## Collected data
....................

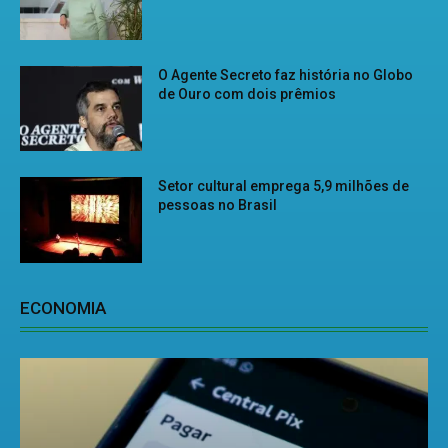
O Agente Secreto faz história no Globo
de Ouro com dois prêmios
Setor cultural emprega 5,9 milhões de
pessoas no Brasil
ECONOMIA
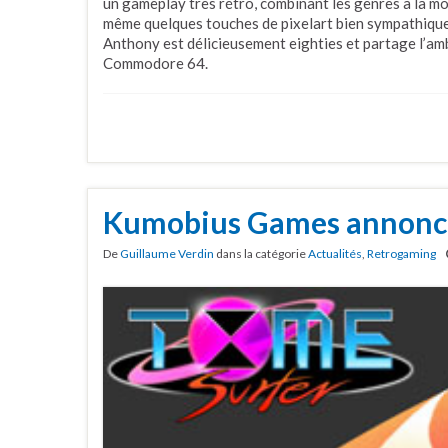
un gameplay très rétro, combinant les genres à la mo
même quelques touches de pixelart bien sympathique
Anthony est délicieusement eighties et partage l’a
Commodore 64.
Kumobius Games annonce
De
Guillaume Verdin
dans la catégorie
Actualités
,
Retrogaming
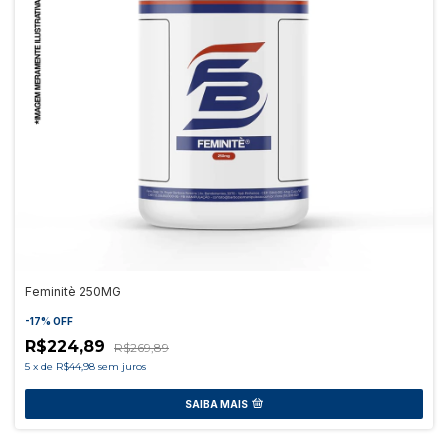
Feminitè 250MG
-
17
%
OFF
R$224,89
R$269,89
5
x
de
R$44,98
sem juros
SAIBA MAIS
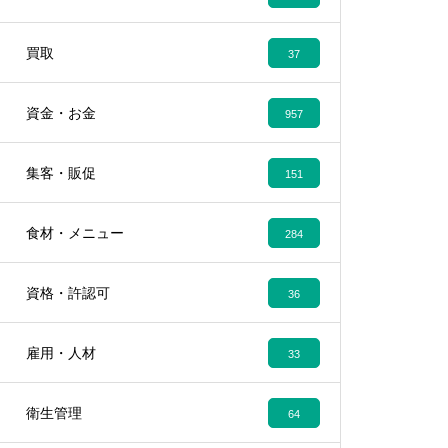
買取
37
資金・お金
957
集客・販促
151
食材・メニュー
284
資格・許認可
36
雇用・人材
33
衛生管理
64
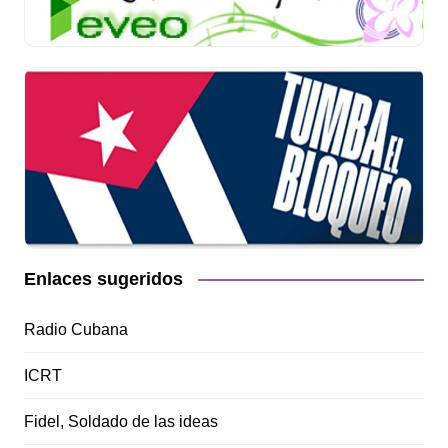
Enlaces sugeridos
Radio Cubana
ICRT
Fidel, Soldado de las ideas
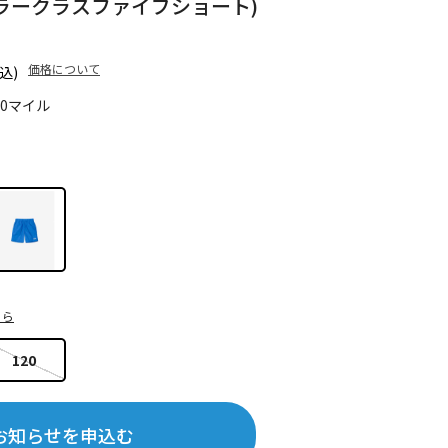
t (トドラークラスファイブショート)
価格について
込)
90マイル
ちら
120
お知らせを申込む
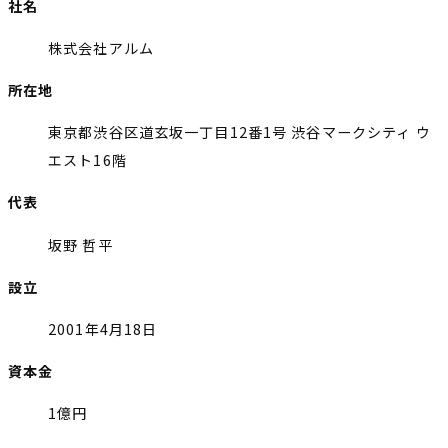
社名
株式会社アルム
所在地
東京都渋谷区道玄坂一丁目12番1号 渋谷マークシティ ウ
エスト16階
代表
坂野 哲平
設立
2001年4月18日
資本金
1億円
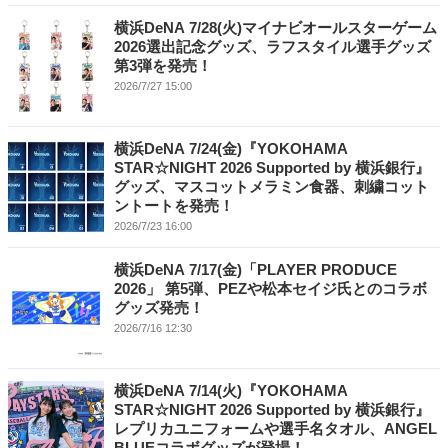
横浜DeNA 7/28(火)マイナビオールスターゲーム
2026選出記念グッズ、ラフスタイル選手グッズ
第3弾を発売！
2026/7/27 15:00
横浜DeNA 7/24(金)『YOKOHAMA
STAR☆NIGHT 2026 Supported by 横浜銀行』
グッズ、マスコットメラミン食器、刺繍コット
ントートを発売！
2026/7/23 16:00
横浜DeNA 7/17(金)「PLAYER PRODUCE
2026」 第5弾、PEZや松本セイジ氏とのコラボ
グッズ発売！
2026/7/16 12:30
横浜DeNA 7/14(火)『YOKOHAMA
STAR☆NIGHT 2026 Supported by 横浜銀行』
レプリカユニフォームや選手名タオル、ANGEL
BLUEコラボグッズが登場！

....................

## WHAT NEEDS TO BE DONE
What the answer needs is every line from the data above with "YOKOHAMA" in it.

## ANSWER
横浜DeNA 7/24(金)『YOKOHAMA
横浜DeNA 7/14(火)『YOKOHAMA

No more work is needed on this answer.